Saved data entries
%%

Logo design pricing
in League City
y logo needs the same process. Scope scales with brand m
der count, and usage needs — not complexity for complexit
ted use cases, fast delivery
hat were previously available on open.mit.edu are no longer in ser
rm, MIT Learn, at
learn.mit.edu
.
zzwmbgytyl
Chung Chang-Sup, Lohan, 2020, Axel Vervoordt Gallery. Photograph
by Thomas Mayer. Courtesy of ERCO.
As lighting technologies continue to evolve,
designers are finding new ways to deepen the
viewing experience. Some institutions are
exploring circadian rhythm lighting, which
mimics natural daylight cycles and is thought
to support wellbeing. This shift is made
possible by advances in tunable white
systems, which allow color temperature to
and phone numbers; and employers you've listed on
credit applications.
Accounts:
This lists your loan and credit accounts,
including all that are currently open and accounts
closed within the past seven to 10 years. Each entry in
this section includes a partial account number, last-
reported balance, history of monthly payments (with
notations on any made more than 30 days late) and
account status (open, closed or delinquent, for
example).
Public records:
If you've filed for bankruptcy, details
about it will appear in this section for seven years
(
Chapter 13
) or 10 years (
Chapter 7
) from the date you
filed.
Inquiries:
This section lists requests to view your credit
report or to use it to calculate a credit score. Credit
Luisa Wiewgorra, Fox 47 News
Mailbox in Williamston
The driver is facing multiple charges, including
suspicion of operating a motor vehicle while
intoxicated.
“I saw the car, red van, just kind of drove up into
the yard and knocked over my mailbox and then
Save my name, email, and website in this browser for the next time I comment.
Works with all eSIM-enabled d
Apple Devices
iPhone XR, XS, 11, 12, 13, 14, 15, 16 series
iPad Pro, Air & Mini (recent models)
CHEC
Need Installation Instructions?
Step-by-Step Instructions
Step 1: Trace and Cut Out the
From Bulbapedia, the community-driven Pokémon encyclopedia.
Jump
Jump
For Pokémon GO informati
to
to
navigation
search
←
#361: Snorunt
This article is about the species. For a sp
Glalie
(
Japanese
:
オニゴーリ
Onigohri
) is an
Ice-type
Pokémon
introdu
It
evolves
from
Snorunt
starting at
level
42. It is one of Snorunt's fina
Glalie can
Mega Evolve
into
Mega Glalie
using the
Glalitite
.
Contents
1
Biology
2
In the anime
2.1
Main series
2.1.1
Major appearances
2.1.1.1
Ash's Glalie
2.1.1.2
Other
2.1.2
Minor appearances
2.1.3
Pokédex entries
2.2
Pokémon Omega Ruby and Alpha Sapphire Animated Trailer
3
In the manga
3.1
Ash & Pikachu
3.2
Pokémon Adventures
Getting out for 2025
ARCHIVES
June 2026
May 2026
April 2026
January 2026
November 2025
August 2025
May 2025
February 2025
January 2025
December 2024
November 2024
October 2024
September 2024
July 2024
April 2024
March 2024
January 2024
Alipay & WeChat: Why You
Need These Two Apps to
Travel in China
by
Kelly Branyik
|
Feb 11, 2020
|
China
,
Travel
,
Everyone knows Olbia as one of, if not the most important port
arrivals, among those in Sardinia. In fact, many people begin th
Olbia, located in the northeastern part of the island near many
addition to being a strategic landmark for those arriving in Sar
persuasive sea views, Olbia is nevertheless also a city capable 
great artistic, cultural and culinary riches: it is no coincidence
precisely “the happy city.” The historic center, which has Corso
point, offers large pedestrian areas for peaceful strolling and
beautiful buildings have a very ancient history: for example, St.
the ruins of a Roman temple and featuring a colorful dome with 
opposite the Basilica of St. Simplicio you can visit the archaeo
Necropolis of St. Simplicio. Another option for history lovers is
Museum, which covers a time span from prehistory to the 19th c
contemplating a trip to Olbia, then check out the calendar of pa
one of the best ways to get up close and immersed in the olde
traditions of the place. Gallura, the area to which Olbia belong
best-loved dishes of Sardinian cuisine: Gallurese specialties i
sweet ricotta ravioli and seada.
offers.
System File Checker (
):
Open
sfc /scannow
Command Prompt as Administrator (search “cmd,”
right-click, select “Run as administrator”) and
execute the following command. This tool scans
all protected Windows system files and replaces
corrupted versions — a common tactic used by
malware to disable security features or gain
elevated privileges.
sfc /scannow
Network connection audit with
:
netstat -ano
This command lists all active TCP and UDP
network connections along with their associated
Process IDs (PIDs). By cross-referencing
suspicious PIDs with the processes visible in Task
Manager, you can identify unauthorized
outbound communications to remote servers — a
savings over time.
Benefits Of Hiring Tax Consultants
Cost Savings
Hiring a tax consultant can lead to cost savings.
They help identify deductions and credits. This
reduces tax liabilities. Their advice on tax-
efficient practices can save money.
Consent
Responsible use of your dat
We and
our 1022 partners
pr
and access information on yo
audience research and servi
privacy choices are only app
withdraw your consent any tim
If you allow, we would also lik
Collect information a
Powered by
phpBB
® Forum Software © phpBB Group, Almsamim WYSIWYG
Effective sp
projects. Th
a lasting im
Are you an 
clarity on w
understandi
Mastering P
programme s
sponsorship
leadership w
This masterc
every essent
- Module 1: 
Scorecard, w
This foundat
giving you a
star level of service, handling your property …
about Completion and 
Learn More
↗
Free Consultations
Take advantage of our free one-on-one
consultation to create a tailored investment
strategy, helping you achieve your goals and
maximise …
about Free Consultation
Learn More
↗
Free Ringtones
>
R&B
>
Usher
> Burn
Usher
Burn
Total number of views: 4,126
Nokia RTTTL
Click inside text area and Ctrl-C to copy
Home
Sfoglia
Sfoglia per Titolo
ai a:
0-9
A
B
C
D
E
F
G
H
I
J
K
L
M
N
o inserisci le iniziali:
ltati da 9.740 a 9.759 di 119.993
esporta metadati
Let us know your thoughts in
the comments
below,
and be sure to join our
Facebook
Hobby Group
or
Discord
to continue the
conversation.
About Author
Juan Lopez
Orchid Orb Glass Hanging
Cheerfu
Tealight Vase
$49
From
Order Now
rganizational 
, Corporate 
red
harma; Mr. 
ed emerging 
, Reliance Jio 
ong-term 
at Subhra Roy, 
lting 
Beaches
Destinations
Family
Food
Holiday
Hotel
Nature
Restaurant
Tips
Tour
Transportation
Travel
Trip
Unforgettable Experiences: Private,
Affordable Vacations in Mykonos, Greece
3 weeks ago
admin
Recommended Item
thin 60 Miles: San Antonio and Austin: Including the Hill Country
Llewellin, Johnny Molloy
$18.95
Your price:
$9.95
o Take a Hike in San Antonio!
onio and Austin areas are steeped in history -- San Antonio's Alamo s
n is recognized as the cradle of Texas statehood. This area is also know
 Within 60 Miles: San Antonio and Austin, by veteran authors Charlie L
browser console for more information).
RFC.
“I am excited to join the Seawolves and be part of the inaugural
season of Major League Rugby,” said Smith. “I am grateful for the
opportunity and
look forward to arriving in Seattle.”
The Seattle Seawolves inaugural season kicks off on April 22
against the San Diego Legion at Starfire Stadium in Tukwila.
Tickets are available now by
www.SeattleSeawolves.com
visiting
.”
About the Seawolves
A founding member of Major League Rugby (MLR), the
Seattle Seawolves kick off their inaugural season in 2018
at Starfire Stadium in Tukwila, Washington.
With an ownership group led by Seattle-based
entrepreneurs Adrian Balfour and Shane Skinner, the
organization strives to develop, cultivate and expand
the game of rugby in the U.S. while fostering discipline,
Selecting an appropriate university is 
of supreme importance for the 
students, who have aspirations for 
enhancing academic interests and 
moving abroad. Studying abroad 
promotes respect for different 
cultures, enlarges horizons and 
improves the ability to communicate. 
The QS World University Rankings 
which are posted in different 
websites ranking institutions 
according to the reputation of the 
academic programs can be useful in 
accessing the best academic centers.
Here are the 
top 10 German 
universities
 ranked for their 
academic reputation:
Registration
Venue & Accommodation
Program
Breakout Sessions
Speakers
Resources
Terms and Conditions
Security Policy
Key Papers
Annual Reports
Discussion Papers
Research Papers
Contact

%%

[Try it]
Working through the data above, find every line holding "institutions" and copy it.

[Reply to the exercise]
viewing experience. Some institutions are
websites ranking institutions 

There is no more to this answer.